## ABOUT THIS TASK:
Give back every entry, copied exactly.

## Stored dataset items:
┄┄┄┄┄┄┄┄┄┄┄┄┄┄┄┄┄┄┄┄
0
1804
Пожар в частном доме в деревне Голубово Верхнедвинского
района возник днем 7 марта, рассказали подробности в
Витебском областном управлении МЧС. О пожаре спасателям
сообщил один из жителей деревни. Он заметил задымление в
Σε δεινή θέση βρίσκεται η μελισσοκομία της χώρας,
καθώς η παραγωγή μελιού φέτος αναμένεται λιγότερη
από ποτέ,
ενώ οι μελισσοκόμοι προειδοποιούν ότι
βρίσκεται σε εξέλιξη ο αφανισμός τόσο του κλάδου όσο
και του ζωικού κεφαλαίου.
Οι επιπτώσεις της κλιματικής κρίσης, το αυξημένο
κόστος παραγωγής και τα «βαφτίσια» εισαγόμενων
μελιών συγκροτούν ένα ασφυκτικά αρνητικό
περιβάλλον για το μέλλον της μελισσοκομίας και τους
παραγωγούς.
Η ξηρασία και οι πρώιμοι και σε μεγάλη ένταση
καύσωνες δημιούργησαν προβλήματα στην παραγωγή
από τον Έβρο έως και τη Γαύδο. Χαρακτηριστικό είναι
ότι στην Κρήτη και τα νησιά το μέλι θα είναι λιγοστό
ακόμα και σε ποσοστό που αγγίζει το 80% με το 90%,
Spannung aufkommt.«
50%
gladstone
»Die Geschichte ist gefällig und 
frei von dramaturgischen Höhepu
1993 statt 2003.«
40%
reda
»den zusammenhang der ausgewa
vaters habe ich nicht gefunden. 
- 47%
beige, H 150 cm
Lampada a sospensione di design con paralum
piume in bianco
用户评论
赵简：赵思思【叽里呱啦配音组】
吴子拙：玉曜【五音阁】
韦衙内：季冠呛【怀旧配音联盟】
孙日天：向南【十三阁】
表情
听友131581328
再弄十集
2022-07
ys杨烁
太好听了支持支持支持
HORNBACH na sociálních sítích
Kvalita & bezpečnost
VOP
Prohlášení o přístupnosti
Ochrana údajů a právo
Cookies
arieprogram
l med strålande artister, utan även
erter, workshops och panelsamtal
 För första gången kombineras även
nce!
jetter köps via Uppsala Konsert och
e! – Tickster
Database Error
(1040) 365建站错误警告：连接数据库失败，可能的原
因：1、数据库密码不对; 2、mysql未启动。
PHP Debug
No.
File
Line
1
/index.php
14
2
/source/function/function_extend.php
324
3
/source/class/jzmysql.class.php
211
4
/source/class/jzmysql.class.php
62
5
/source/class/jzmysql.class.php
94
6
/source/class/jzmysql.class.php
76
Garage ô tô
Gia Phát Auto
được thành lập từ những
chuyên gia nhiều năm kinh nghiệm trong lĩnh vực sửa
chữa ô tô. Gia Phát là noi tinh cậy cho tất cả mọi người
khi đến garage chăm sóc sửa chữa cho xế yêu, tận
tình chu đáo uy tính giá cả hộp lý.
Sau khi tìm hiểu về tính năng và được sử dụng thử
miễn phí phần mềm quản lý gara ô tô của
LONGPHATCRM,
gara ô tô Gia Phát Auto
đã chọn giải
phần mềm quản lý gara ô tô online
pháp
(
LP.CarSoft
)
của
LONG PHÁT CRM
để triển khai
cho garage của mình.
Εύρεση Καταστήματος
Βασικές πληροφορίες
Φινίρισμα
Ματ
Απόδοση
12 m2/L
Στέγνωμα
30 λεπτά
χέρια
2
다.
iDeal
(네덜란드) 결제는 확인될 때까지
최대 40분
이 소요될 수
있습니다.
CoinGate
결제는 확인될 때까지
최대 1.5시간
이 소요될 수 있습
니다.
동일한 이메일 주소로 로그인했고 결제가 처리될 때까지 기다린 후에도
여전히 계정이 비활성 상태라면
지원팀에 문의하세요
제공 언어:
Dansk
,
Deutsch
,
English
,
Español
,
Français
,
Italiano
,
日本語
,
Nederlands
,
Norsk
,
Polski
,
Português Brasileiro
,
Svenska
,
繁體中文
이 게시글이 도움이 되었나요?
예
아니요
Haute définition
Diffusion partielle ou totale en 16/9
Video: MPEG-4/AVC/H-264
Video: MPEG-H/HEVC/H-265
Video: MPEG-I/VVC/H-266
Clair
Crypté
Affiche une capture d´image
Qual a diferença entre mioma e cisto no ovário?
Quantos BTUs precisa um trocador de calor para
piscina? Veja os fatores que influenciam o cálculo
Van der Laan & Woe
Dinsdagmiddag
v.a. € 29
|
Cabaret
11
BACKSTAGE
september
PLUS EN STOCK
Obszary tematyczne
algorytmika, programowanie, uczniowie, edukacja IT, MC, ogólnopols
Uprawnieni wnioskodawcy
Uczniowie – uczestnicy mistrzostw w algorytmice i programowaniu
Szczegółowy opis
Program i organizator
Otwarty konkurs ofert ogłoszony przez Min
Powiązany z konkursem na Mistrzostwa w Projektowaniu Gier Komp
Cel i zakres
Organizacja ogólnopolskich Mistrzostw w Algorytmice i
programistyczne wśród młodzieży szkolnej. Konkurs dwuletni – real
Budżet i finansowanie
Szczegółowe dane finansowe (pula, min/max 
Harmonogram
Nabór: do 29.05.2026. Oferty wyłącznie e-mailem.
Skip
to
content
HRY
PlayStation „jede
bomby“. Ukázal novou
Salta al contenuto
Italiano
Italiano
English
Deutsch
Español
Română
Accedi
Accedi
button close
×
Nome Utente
┄┄┄┄┄┄┄┄┄┄┄┄┄┄┄┄┄┄┄┄
## EXERCISE SOLUTION:
0
1804
Пожар в частном доме в деревне Голубово Верхнедвинского
района возник днем 7 марта, рассказали подробности в
Витебском областном управлении МЧС. О пожаре спасателям
сообщил один из жителей деревни. Он заметил задымление в
Σε δεινή θέση βρίσκεται η μελισσοκομία της χώρας,
καθώς η παραγωγή μελιού φέτος αναμένεται λιγότερη
από ποτέ,
ενώ οι μελισσοκόμοι προειδοποιούν ότι
βρίσκεται σε εξέλιξη ο αφανισμός τόσο του κλάδου όσο
και του ζωικού κεφαλαίου.
Οι επιπτώσεις της κλιματικής κρίσης, το αυξημένο
κόστος παραγωγής και τα «βαφτίσια» εισαγόμενων
μελιών συγκροτούν ένα ασφυκτικά αρνητικό
περιβάλλον για το μέλλον της μελισσοκομίας και τους
παραγωγούς.
Η ξηρασία και οι πρώιμοι και σε μεγάλη ένταση
καύσωνες δημιούργησαν προβλήματα στην παραγωγή
από τον Έβρο έως και τη Γαύδο. Χαρακτηριστικό είναι
ότι στην Κρήτη και τα νησιά το μέλι θα είναι λιγοστό
ακόμα και σε ποσοστό που αγγίζει το 80% με το 90%,
Spannung aufkommt.«
50%
gladstone
»Die Geschichte ist gefällig und 
frei von dramaturgischen Höhepu
1993 statt 2003.«
40%
reda
»den zusammenhang der ausgewa
vaters habe ich nicht gefunden. 
- 47%
beige, H 150 cm
Lampada a sospensione di design con paralum
piume in bianco
用户评论
赵简：赵思思【叽里呱啦配音组】
吴子拙：玉曜【五音阁】
韦衙内：季冠呛【怀旧配音联盟】
孙日天：向南【十三阁】
表情
听友131581328
再弄十集
2022-07
ys杨烁
太好听了支持支持支持
HORNBACH na sociálních sítích
Kvalita & bezpečnost
VOP
Prohlášení o přístupnosti
Ochrana údajů a právo
Cookies
arieprogram
l med strålande artister, utan även
erter, workshops och panelsamtal
 För första gången kombineras även
nce!
jetter köps via Uppsala Konsert och
e! – Tickster
Database Error
(1040) 365建站错误警告：连接数据库失败，可能的原
因：1、数据库密码不对; 2、mysql未启动。
PHP Debug
No.
File
Line
1
/index.php
14
2
/source/function/function_extend.php
324
3
/source/class/jzmysql.class.php
211
4
/source/class/jzmysql.class.php
62
5
/source/class/jzmysql.class.php
94
6
/source/class/jzmysql.class.php
76
Garage ô tô
Gia Phát Auto
được thành lập từ những
chuyên gia nhiều năm kinh nghiệm trong lĩnh vực sửa
chữa ô tô. Gia Phát là noi tinh cậy cho tất cả mọi người
khi đến garage chăm sóc sửa chữa cho xế yêu, tận
tình chu đáo uy tính giá cả hộp lý.
Sau khi tìm hiểu về tính năng và được sử dụng thử
miễn phí phần mềm quản lý gara ô tô của
LONGPHATCRM,
gara ô tô Gia Phát Auto
đã chọn giải
phần mềm quản lý gara ô tô online
pháp
(
LP.CarSoft
)
của
LONG PHÁT CRM
để triển khai
cho garage của mình.
Εύρεση Καταστήματος
Βασικές πληροφορίες
Φινίρισμα
Ματ
Απόδοση
12 m2/L
Στέγνωμα
30 λεπτά
χέρια
2
다.
iDeal
(네덜란드) 결제는 확인될 때까지
최대 40분
이 소요될 수
있습니다.
CoinGate
결제는 확인될 때까지
최대 1.5시간
이 소요될 수 있습
니다.
동일한 이메일 주소로 로그인했고 결제가 처리될 때까지 기다린 후에도
여전히 계정이 비활성 상태라면
지원팀에 문의하세요
제공 언어:
Dansk
,
Deutsch
,
English
,
Español
,
Français
,
Italiano
,
日本語
,
Nederlands
,
Norsk
,
Polski
,
Português Brasileiro
,
Svenska
,
繁體中文
이 게시글이 도움이 되었나요?
예
아니요
Haute définition
Diffusion partielle ou totale en 16/9
Video: MPEG-4/AVC/H-264
Video: MPEG-H/HEVC/H-265
Video: MPEG-I/VVC/H-266
Clair
Crypté
Affiche une capture d´image
Qual a diferença entre mioma e cisto no ovário?
Quantos BTUs precisa um trocador de calor para
piscina? Veja os fatores que influenciam o cálculo
Van der Laan & Woe
Dinsdagmiddag
v.a. € 29
|
Cabaret
11
BACKSTAGE
september
PLUS EN STOCK
Obszary tematyczne
algorytmika, programowanie, uczniowie, edukacja IT, MC, ogólnopols
Uprawnieni wnioskodawcy
Uczniowie – uczestnicy mistrzostw w algorytmice i programowaniu
Szczegółowy opis
Program i organizator
Otwarty konkurs ofert ogłoszony przez Min
Powiązany z konkursem na Mistrzostwa w Projektowaniu Gier Komp
Cel i zakres
Organizacja ogólnopolskich Mistrzostw w Algorytmice i
programistyczne wśród młodzieży szkolnej. Konkurs dwuletni – real
Budżet i finansowanie
Szczegółowe dane finansowe (pula, min/max 
Harmonogram
Nabór: do 29.05.2026. Oferty wyłącznie e-mailem.
Skip
to
content
HRY
PlayStation „jede
bomby“. Ukázal novou
Salta al contenuto
Italiano
Italiano
English
Deutsch
Español
Română
Accedi
Accedi
button close
×
Nome Utente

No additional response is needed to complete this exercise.